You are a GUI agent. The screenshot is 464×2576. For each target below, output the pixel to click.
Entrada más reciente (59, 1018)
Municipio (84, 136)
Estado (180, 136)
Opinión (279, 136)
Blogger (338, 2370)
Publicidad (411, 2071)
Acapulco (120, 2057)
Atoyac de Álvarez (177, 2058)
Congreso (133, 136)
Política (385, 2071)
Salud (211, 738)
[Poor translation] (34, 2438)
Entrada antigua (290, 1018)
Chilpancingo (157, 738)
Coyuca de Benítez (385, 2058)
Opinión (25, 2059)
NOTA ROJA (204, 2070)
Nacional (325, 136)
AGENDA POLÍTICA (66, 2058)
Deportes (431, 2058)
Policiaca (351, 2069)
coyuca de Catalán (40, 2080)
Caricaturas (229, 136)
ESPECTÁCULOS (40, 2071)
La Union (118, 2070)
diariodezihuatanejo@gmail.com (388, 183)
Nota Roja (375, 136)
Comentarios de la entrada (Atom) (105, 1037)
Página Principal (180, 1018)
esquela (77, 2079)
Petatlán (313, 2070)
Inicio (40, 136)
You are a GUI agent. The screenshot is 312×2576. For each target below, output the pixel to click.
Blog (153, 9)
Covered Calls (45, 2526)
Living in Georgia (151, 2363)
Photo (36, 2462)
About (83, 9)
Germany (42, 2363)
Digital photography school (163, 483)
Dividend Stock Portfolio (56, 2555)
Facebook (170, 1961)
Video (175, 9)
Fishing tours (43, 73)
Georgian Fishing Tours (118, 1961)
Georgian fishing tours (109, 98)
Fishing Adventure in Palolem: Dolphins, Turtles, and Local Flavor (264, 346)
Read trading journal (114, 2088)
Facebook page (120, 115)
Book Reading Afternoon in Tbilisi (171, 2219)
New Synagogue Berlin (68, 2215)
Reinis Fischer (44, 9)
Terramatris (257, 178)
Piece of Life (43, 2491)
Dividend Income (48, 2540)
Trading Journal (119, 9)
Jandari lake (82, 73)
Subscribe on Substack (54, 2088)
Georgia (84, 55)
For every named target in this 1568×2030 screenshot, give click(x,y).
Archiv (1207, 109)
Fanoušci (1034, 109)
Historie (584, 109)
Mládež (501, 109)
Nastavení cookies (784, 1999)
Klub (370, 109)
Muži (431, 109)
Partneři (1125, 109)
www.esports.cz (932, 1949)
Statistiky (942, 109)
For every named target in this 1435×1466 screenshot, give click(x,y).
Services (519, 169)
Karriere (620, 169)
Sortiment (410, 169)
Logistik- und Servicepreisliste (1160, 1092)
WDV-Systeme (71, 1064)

> **The task**
Each line from the one containing "Atoyac de Álvarez (177, 2058)" down to the last line of the material above is to be transcribed exactly, with nothing else included.

> **Response**
Atoyac de Álvarez (177, 2058)
Congreso (133, 136)
Política (385, 2071)
Salud (211, 738)
[Poor translation] (34, 2438)
Entrada antigua (290, 1018)
Chilpancingo (157, 738)
Coyuca de Benítez (385, 2058)
Opinión (25, 2059)
NOTA ROJA (204, 2070)
Nacional (325, 136)
AGENDA POLÍTICA (66, 2058)
Deportes (431, 2058)
Policiaca (351, 2069)
coyuca de Catalán (40, 2080)
Caricaturas (229, 136)
ESPECTÁCULOS (40, 2071)
La Union (118, 2070)
diariodezihuatanejo@gmail.com (388, 183)
Nota Roja (375, 136)
Comentarios de la entrada (Atom) (105, 1037)
Página Principal (180, 1018)
esquela (77, 2079)
Petatlán (313, 2070)
Inicio (40, 136)
You are a GUI agent. The screenshot is 312×2576. For each target below, output the pixel to click.
Blog (153, 9)
Covered Calls (45, 2526)
Living in Georgia (151, 2363)
Photo (36, 2462)
About (83, 9)
Germany (42, 2363)
Digital photography school (163, 483)
Dividend Stock Portfolio (56, 2555)
Facebook (170, 1961)
Video (175, 9)
Fishing tours (43, 73)
Georgian Fishing Tours (118, 1961)
Georgian fishing tours (109, 98)
Fishing Adventure in Palolem: Dolphins, Turtles, and Local Flavor (264, 346)
Read trading journal (114, 2088)
Facebook page (120, 115)
Book Reading Afternoon in Tbilisi (171, 2219)
New Synagogue Berlin (68, 2215)
Reinis Fischer (44, 9)
Terramatris (257, 178)
Piece of Life (43, 2491)
Dividend Income (48, 2540)
Trading Journal (119, 9)
Jandari lake (82, 73)
Subscribe on Substack (54, 2088)
Georgia (84, 55)
For every named target in this 1568×2030 screenshot, give click(x,y).
Archiv (1207, 109)
Fanoušci (1034, 109)
Historie (584, 109)
Mládež (501, 109)
Nastavení cookies (784, 1999)
Klub (370, 109)
Muži (431, 109)
Partneři (1125, 109)
www.esports.cz (932, 1949)
Statistiky (942, 109)
For every named target in this 1435×1466 screenshot, give click(x,y).
Services (519, 169)
Karriere (620, 169)
Sortiment (410, 169)
Logistik- und Servicepreisliste (1160, 1092)
WDV-Systeme (71, 1064)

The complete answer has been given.